━━━━━ DATA SHOWN ━━━━━
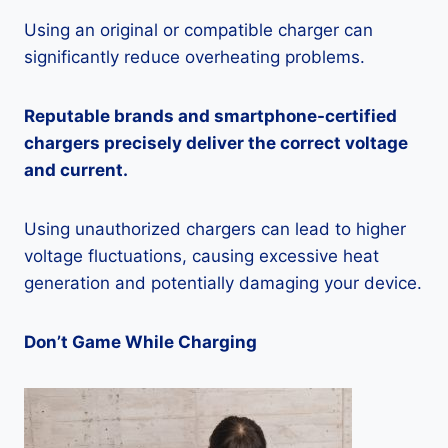
Using an original or compatible charger can
significantly reduce overheating problems.
Reputable brands and smartphone-certified
chargers precisely deliver the correct voltage
and current.
Using unauthorized chargers can lead to higher
voltage fluctuations, causing excessive heat
generation and potentially damaging your device.
Don’t Game While Charging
━━━━━
### PROBLEM TO WORK ON
Exactly the lines from the one containing "generation and potentially" through the end of the entries above must be output, and no others.

### EXERCISE OUTPUT
generation and potentially damaging your device.
Don’t Game While Charging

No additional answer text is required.